Exploring psychophysiological methods for human-robot collaboration in construction
Saika Wong, Zhentao Chen, Mi Pan, Miroslaw J. Skibniewski
TL;DR
The paper tackles the challenge of integrating psychophysiological methods into human-robot collaboration (HRC) for construction by conducting a structured literature review guided by a concept–methodology–value framework. EEG and multi-modal biosignals emerge as the dominant approaches, revealing changes in cognitive load, trust, and emotional state as robot collaboration factors vary (e.g., speed, proximity, autonomy). While findings point to potential benefits for safety, real-time adaptation, and training, most studies remain at proof-of-concept with limited generalizability due to small samples and laboratory/VR settings. The work identifies three future directions—multi-modal signal integration, richer experimental settings for generalizability, and advanced biocompatible or contactless sensing—to enable robust, real-world HRC deployment in construction.
Abstract
Psychophysiological methods present a promising approach to fostering enhanced mutual communication and collaboration between human workers and robots. Despite their potential, there is still limited understanding of how to effectively integrate psychophysiological methods to improve human-robot collaboration (HRC) in construction. This paper addresses this gap by critically reviewing the use of psychophysiological methods for HRC within construction environments, employing a concept-methodology-value philosophical framework.

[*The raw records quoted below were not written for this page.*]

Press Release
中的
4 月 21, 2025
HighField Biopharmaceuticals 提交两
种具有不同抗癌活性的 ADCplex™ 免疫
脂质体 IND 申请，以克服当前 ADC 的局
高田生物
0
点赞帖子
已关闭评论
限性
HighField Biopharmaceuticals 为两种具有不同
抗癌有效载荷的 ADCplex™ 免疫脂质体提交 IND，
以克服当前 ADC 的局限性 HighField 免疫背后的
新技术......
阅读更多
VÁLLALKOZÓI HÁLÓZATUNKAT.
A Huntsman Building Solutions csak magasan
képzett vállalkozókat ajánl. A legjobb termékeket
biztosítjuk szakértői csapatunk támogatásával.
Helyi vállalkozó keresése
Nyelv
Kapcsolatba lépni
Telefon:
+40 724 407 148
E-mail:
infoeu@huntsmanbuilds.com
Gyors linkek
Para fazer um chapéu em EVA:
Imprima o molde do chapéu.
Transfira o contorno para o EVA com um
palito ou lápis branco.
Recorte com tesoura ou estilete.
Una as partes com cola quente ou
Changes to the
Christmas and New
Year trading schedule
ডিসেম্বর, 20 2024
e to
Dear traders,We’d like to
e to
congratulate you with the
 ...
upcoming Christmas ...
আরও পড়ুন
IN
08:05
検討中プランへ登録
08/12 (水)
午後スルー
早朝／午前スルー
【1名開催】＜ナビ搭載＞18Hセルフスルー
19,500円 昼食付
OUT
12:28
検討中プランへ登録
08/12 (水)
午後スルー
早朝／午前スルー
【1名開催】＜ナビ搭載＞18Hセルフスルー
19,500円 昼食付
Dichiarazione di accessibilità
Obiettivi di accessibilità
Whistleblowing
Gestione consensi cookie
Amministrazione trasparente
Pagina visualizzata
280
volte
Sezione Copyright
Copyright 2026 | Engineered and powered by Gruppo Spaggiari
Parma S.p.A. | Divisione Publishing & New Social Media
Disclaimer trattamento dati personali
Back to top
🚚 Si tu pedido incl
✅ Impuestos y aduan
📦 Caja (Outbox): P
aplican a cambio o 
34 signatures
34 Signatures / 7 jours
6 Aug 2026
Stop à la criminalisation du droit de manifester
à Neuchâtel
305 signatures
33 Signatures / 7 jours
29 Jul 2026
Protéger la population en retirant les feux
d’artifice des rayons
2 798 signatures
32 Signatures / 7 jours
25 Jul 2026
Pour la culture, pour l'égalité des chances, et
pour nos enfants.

The analysis reveals that measuring brain activity using electroencephalography is the most widely used method, while most of the works are still at the proof of concept stage and lack empirical evidence. Three potential research directions were proposed: the integration of multi-modal psychophysiological signals, enriching the existing experimental settings for better generalizability, and leveraging advanced biocompatible or contactless technologies for effective signal detection. The findings should benefit subsequent exploration and practical applications of psychophysiological methods to enable better implementation of robots and support HRC in construction.